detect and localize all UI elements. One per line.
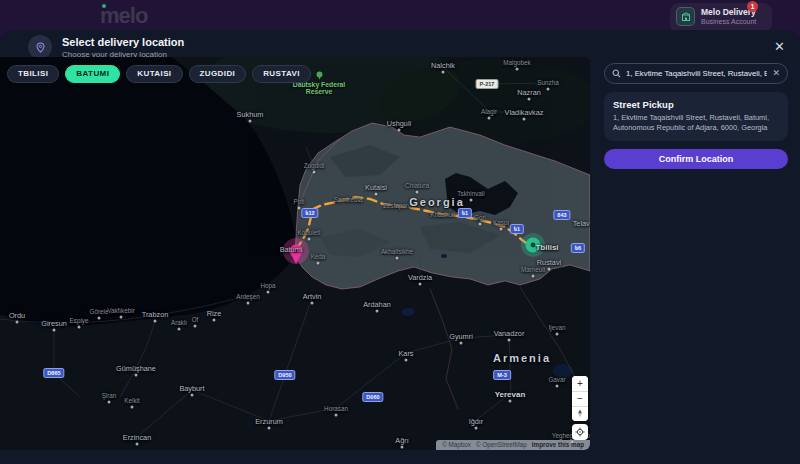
map-base-layer (0, 57, 590, 450)
locate-icon (575, 427, 585, 437)
city-dot (247, 302, 250, 305)
road-shield: D060 (362, 392, 383, 402)
road-shield: P-217 (476, 79, 499, 89)
location-panel: ✕ Street Pickup 1, Ekvtime Taqaishvili S… (604, 63, 788, 169)
account-subtitle: Business Account (701, 17, 756, 26)
delivery-location-modal: Select delivery location Choose your del… (0, 30, 800, 464)
city-dot (396, 257, 399, 260)
city-dot (268, 427, 271, 430)
city-dot (405, 359, 408, 362)
location-pin-icon (28, 35, 52, 59)
city-dot (135, 374, 138, 377)
city-dot (460, 342, 463, 345)
city-dot (53, 329, 56, 332)
compass-button[interactable] (572, 406, 588, 421)
road-shield: ს1 (510, 224, 524, 234)
search-result-card[interactable]: Street Pickup 1, Ekvtime Taqaishvili Str… (604, 92, 788, 141)
map-zoom-controls: + − (572, 376, 588, 421)
city-dot (108, 401, 111, 404)
city-dot (335, 414, 338, 417)
road-shield: M-3 (493, 370, 511, 380)
city-dot (313, 171, 316, 174)
city-chip-batumi[interactable]: BATUMI (65, 65, 120, 83)
road-shield: ს12 (301, 208, 318, 218)
app-logo[interactable]: melo (100, 3, 147, 29)
city-dot (528, 98, 531, 101)
road-shield: ს1 (458, 208, 472, 218)
logo-dot-icon (102, 4, 106, 8)
city-dot (500, 228, 503, 231)
search-input[interactable] (626, 69, 767, 78)
road-shield: D865 (43, 368, 64, 378)
city-dot (317, 262, 320, 265)
zoom-out-button[interactable]: − (572, 391, 588, 406)
city-dot (556, 333, 559, 336)
city-dot (375, 193, 378, 196)
city-chip-zugdidi[interactable]: ZUGDIDI (189, 65, 247, 83)
city-dot (213, 319, 216, 322)
road-shield: ს6 (571, 243, 585, 253)
notification-badge: 1 (747, 1, 758, 12)
city-dot (523, 118, 526, 121)
locate-button[interactable] (572, 424, 588, 440)
city-dot (131, 406, 134, 409)
city-dot (479, 223, 482, 226)
tree-icon (315, 71, 324, 80)
city-dot (419, 283, 422, 286)
city-chip-kutaisi[interactable]: KUTAISI (126, 65, 182, 83)
city-dot (516, 68, 519, 71)
map-attribution: © Mapbox © OpenStreetMap Improve this ma… (436, 440, 590, 450)
city-dot (547, 88, 550, 91)
city-dot (470, 199, 473, 202)
city-chip-rustavi[interactable]: RUSTAVI (252, 65, 311, 83)
app-root: melo Melo Delivery Business Account 1 Se… (0, 0, 800, 464)
city-dot (136, 443, 139, 446)
city-dot (16, 321, 19, 324)
app-header: melo Melo Delivery Business Account 1 (0, 0, 800, 34)
map[interactable]: Dautsky Federal Reserve SukhumNalchikMal… (0, 57, 590, 450)
city-dot (194, 325, 197, 328)
city-dot (401, 446, 404, 449)
city-dot (311, 302, 314, 305)
city-dot (442, 71, 445, 74)
city-dot (98, 317, 101, 320)
attrib-mapbox[interactable]: © Mapbox (442, 441, 471, 448)
city-dot (191, 394, 194, 397)
city-dot (120, 316, 123, 319)
search-field[interactable]: ✕ (604, 63, 788, 84)
city-dot (154, 320, 157, 323)
business-icon (676, 7, 695, 26)
city-dot (556, 385, 559, 388)
pickup-marker (283, 238, 309, 264)
attrib-osm[interactable]: © OpenStreetMap (476, 441, 527, 448)
logo-text: melo (100, 3, 147, 28)
result-title: Street Pickup (613, 99, 779, 110)
city-dot (178, 328, 181, 331)
city-dot (548, 268, 551, 271)
city-dot (398, 129, 401, 132)
city-dot (532, 275, 535, 278)
road-shield: D950 (274, 370, 295, 380)
city-dot (78, 326, 81, 329)
clear-search-icon[interactable]: ✕ (772, 69, 780, 78)
city-chips: TBILISIBATUMIKUTAISIZUGDIDIRUSTAVI (7, 65, 311, 83)
city-dot (298, 207, 301, 210)
city-dot (508, 339, 511, 342)
city-dot (509, 400, 512, 403)
city-dot (376, 310, 379, 313)
city-chip-tbilisi[interactable]: TBILISI (7, 65, 59, 83)
destination-marker (521, 233, 545, 257)
attrib-improve-link[interactable]: Improve this map (532, 441, 584, 448)
city-dot (475, 427, 478, 430)
city-dot (308, 238, 311, 241)
result-address: 1, Ekvtime Taqaishvili Street, Rustaveli… (613, 113, 779, 134)
city-dot (488, 117, 491, 120)
search-icon (612, 69, 621, 78)
city-dot (267, 291, 270, 294)
zoom-in-button[interactable]: + (572, 376, 588, 391)
close-button[interactable]: ✕ (772, 38, 787, 55)
compass-icon (576, 409, 584, 418)
modal-title: Select delivery location (62, 36, 184, 48)
confirm-location-button[interactable]: Confirm Location (604, 149, 788, 169)
city-dot (416, 191, 419, 194)
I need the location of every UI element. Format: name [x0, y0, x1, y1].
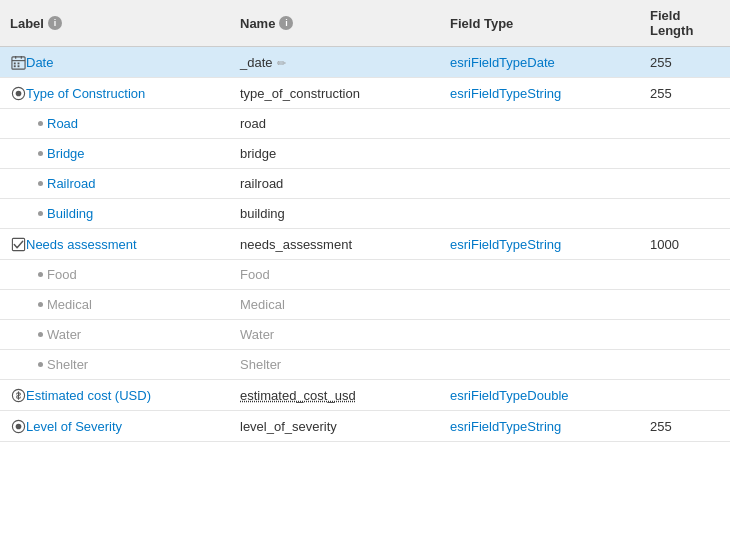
row-field-type: esriFieldTypeString [450, 419, 561, 434]
bullet-icon [38, 272, 43, 277]
row-label[interactable]: Medical [47, 297, 92, 312]
table-row[interactable]: Needs assessment needs_assessmentesriFie… [0, 229, 730, 260]
row-name: Shelter [240, 357, 281, 372]
row-field-length: 255 [650, 86, 672, 101]
header-name-text: Name [240, 16, 275, 31]
header-length-text: Field Length [650, 8, 693, 38]
header-label-text: Label [10, 16, 44, 31]
row-name: _date [240, 55, 273, 70]
table-row[interactable]: Estimated cost (USD) estimated_cost_usde… [0, 380, 730, 411]
radio-icon [10, 418, 26, 434]
svg-rect-6 [13, 65, 15, 67]
row-name: Water [240, 327, 274, 342]
table-row[interactable]: Medical Medical [0, 290, 730, 320]
row-label[interactable]: Level of Severity [26, 419, 122, 434]
bullet-icon [38, 302, 43, 307]
bullet-icon [38, 362, 43, 367]
table-row[interactable]: Building building [0, 199, 730, 229]
header-field-length: Field Length [640, 0, 730, 47]
row-field-type: esriFieldTypeString [450, 237, 561, 252]
row-name: railroad [240, 176, 283, 191]
cost-icon [10, 387, 26, 403]
row-label[interactable]: Road [47, 116, 78, 131]
table-row[interactable]: Food Food [0, 260, 730, 290]
label-info-icon[interactable]: i [48, 16, 62, 30]
row-name: road [240, 116, 266, 131]
row-label[interactable]: Date [26, 55, 53, 70]
svg-rect-5 [17, 62, 19, 64]
table-row[interactable]: Level of Severity level_of_severityesriF… [0, 411, 730, 442]
row-field-length: 255 [650, 55, 672, 70]
header-type-text: Field Type [450, 16, 513, 31]
table-header: Label i Name i Field Type Field Length [0, 0, 730, 47]
row-name: Medical [240, 297, 285, 312]
table-row[interactable]: Type of Construction type_of_constructio… [0, 78, 730, 109]
row-name: bridge [240, 146, 276, 161]
row-field-length: 255 [650, 419, 672, 434]
checkbox-icon [10, 236, 26, 252]
row-label[interactable]: Shelter [47, 357, 88, 372]
row-label[interactable]: Water [47, 327, 81, 342]
row-label[interactable]: Bridge [47, 146, 85, 161]
row-name: needs_assessment [240, 237, 352, 252]
svg-point-13 [15, 423, 21, 429]
bullet-icon [38, 181, 43, 186]
table-row[interactable]: Date _date✏esriFieldTypeDate255 [0, 47, 730, 78]
table-row[interactable]: Road road [0, 109, 730, 139]
header-label: Label i [0, 0, 230, 47]
row-field-type: esriFieldTypeString [450, 86, 561, 101]
bullet-icon [38, 121, 43, 126]
name-info-icon[interactable]: i [279, 16, 293, 30]
table-row[interactable]: Bridge bridge [0, 139, 730, 169]
svg-rect-7 [17, 65, 19, 67]
row-field-type: esriFieldTypeDate [450, 55, 555, 70]
bullet-icon [38, 332, 43, 337]
row-name: estimated_cost_usd [240, 388, 356, 403]
bullet-icon [38, 151, 43, 156]
header-field-type: Field Type [440, 0, 640, 47]
calendar-icon [10, 54, 26, 70]
row-label[interactable]: Railroad [47, 176, 95, 191]
header-name: Name i [230, 0, 440, 47]
row-name: Food [240, 267, 270, 282]
row-label[interactable]: Building [47, 206, 93, 221]
svg-rect-4 [13, 62, 15, 64]
table-row[interactable]: Shelter Shelter [0, 350, 730, 380]
bullet-icon [38, 211, 43, 216]
svg-point-9 [15, 90, 21, 96]
row-label[interactable]: Type of Construction [26, 86, 145, 101]
field-table: Label i Name i Field Type Field Length [0, 0, 730, 442]
row-field-length: 1000 [650, 237, 679, 252]
row-name: level_of_severity [240, 419, 337, 434]
row-name: building [240, 206, 285, 221]
table-row[interactable]: Railroad railroad [0, 169, 730, 199]
row-label[interactable]: Needs assessment [26, 237, 137, 252]
edit-icon[interactable]: ✏ [277, 57, 286, 69]
row-name: type_of_construction [240, 86, 360, 101]
row-field-type: esriFieldTypeDouble [450, 388, 569, 403]
row-label[interactable]: Food [47, 267, 77, 282]
radio-icon [10, 85, 26, 101]
row-label[interactable]: Estimated cost (USD) [26, 388, 151, 403]
table-row[interactable]: Water Water [0, 320, 730, 350]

YOUR GOAL:
Which lines in the entries above contain "OpenStreetMap"? Pull each of them out.

SOLVED EXERCISE:
map-attribution: © Mapbox © OpenStreetMap Improve this ma… (436, 440, 590, 450)
attrib-osm[interactable]: © OpenStreetMap (476, 441, 527, 448)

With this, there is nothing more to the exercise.